世間では尖閣諸島沖での中国漁船衝突事件の映像流出問題で持ちきりです。
しかしそれより少し前に表沙汰になった警視庁の国際テロ情報流出事件はどうなったのでしょうか?
警察・検察はまさかこの事件をうやむやにしようとしているのではないでしょうね(笑)。
今日は皆さんとご一緒に、この報道されることが極端に少ない流出事件について考えてみたいと思います。
1.内部通報者がいるという見方があります。
①通算六年間の記録が流出しています。
幹部は二年毎に移動を繰り返すので、同一人物が情報にアクセスできるのは二年間だけです。
その情報が六年間分流出したということは、次のような可能性を考えることが出来ます。
それは同じ部署を担当したものが三代に続いて情報を融通し合ったという可能性です。
しかしこれは現実的に考えると難しいことです。
②内部通報者の動機。
尖閣諸島沖での中国漁船衝突映像を流出させた海上保安庁職員の気持ちを察することは容易です。
彼は政治的立場によるのではなく、ただ国民に何が起きたのかを知ってほしかったと明確に述べています。
これに比べて国際テロ情報を流出させた者が内部にいると仮定すると、その者の動機を推察ことは難しいです。
ある人は「警視庁内部の権力争いが原因である」と言いましたが、中々納得するのが難しい理由ではあります。
警察・検察という組織は組織防衛のためには暴走することがありますが、内部の権力争いが原因でこのような暴走を起こすでしょうか?
2.外部の者の仕業であるという見方。
①流出元を特定できないように巧妙にカモフラージュしている。
ルクセンブルクにあるサーバーから情報を流出させたとのことです。
もちろんルクセンブルクにまで行かなくてもルクセンブルクにあるサーバーにアクセスすることは可能です。
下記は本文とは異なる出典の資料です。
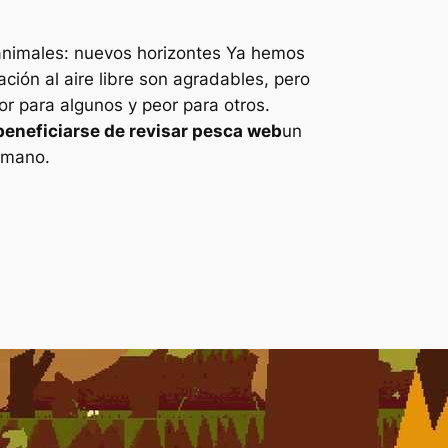
animales: nuevos horizontes
Ya hemos
ción al aire libre son agradables, pero
or para algunos y peor para otros.
beneficiarse de revisar
pesca web
un
a mano.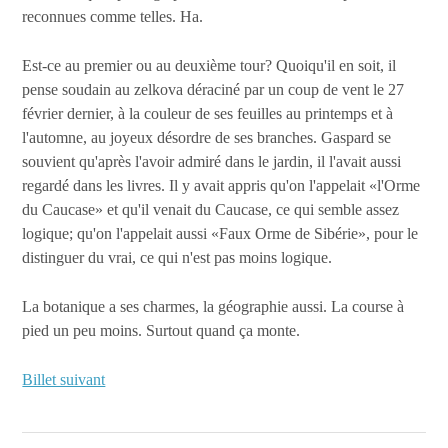
reconnues comme telles. Ha.
Est-ce au premier ou au deuxième tour? Quoiqu'il en soit, il
pense soudain au zelkova déraciné par un coup de vent le 27
février dernier, à la couleur de ses feuilles au printemps et à
l'automne, au joyeux désordre de ses branches. Gaspard se
souvient qu'après l'avoir admiré dans le jardin, il l'avait aussi
regardé dans les livres. Il y avait appris qu'on l'appelait «l'Orme
du Caucase» et qu'il venait du Caucase, ce qui semble assez
logique; qu'on l'appelait aussi «Faux Orme de Sibérie», pour le
distinguer du vrai, ce qui n'est pas moins logique.
La botanique a ses charmes, la géographie aussi. La course à
pied un peu moins. Surtout quand ça monte.
Billet suivant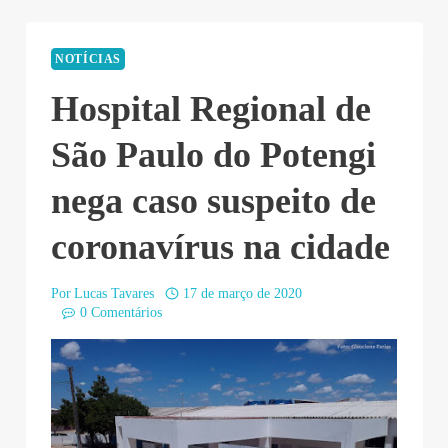
NOTÍCIAS
Hospital Regional de
São Paulo do Potengi
nega caso suspeito de
coronavírus na cidade
Por
Lucas Tavares
17 de março de 2020
0 Comentários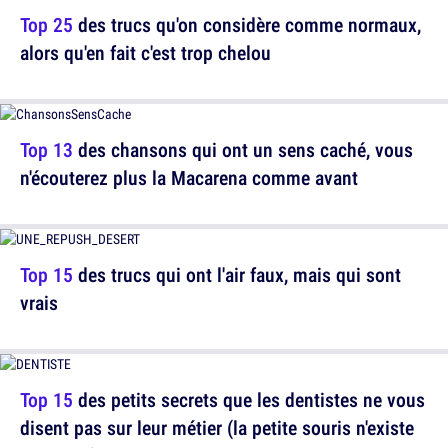
Top 25
des trucs qu'on considère comme normaux,
alors qu'en fait c'est trop chelou
Top 13
des chansons qui ont un sens caché, vous
n'écouterez plus la Macarena comme avant
Top 15
des trucs qui ont l'air faux, mais qui sont
vrais
Top 15
des petits secrets que les dentistes ne vous
disent pas sur leur métier (la petite souris n'existe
しかし手口からは巧妙・用意周到・水も漏らさずと言ったようなキーワードが連想されます。
とても個人の犯行であるとは思いにくいです。
やはり外国の諜報機関の仕業か、それとも民間の秘密暴露団体によるものなのではないでしょうか?
②犯行者の動機は何か?
まさか「国際テロ情報を国民に知ってもらって、何が行われているかについて確認してもらいたかった」というものではないと思います(笑)。
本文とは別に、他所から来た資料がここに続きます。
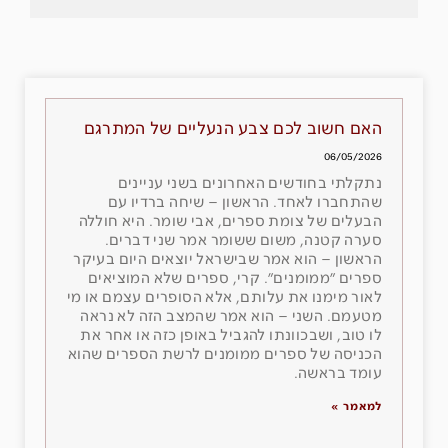
האם חשוב לכם צבע הנעליים של המתרגם
06/05/2026
נתקלתי בחודשים האחרונים בשני עניינים
שהתחברו לאחד. הראשון – שיחה ברדיו עם
הבעלים של צומת ספרים, אבי שומר. היא חוללה
סערה קטנה, משום ששומר אמר שני דברים.
הראשון – הוא אמר שבישראל יוצאים היום בעיקר
ספרים ״ממומנים״. קרי, ספרים שלא המוציאים
לאור מימנו את עלותם, אלא הסופרים עצמם או מי
מטעמם. השני – הוא אמר שהמצב הזה לא נראה
לו טוב, ושבכוונתו להגביל באופן כזה או אחר את
הכניסה של ספרים ממומנים לרשת הספרים שהוא
עומד בראשה.
למאמר »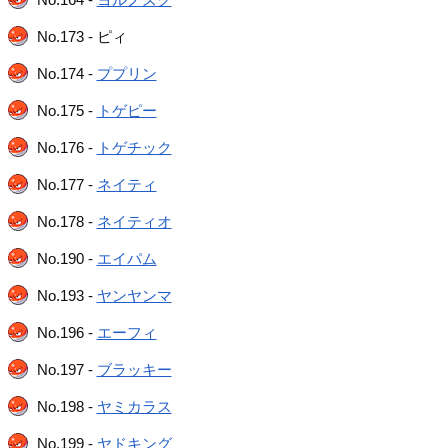
No.173 - ピィ
No.174 -
ププリン
No.175 -
トゲピー
No.176 -
トゲチック
No.177 -
ネイティ
No.178 -
ネイティオ
No.190 -
エイパム
No.193 -
ヤンヤンマ
No.196 -
エーフィ
No.197 -
ブラッキー
No.198 -
ヤミカラス
No.199 -
ヤドキング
なぜならそれをすることによって果たすことの出来る大義(たいぎ)がないからです。
3.マスコミの果たすべき役割
①どのようにして機密情報は流出したのか?
アメリカでも現在、イラク戦争に関する秘密情報が漏れて大問題になっています。
ウィッキーリークスという名前の団体が集めた機密情報は莫大なものです。
機密情報に接する個人に働きかけて僅かな期間に何万件もの情報を集めました。
アメリカ政府はこれに対して打つ手が無いようにも見えます。
②サイバー攻撃による機密情報の流出
私たち日本人は機密は流出しないものだと思い込んでいますが、機密がサーバーに保存されている限り、不正アクセスによって情報を奪われる危険は常に存在します。
アメリカ国防省の機密情報にしてもサイバー攻撃を常に受けているといいます。
③マスコミはなぜこの問題を報道しないのか?
それは尖閣問題の方が、分かりやすくセンセーショナルで、ワイドーショー的であるからです。
白黒つけやすくカンカンガクガクの議論をし、紙面と時間をつぶすことが出来ます。
しかしどうぞ、戦前のマスコミが報道すべきことを報道せず、お茶を濁したような報道に満足している間に、日本の議会制民主主義が終焉を迎えてしまったということを忘れないでいただきたいのです。
マスコミの方々はどうぞ易(やす)きに流れないでください。
◎尖閣問題はもう良いですから(笑)、今度は本腰を入れて警視庁の国際テロ情報流出事件を報道してくださるように、マスコミの方々にはお願いしたいと思います。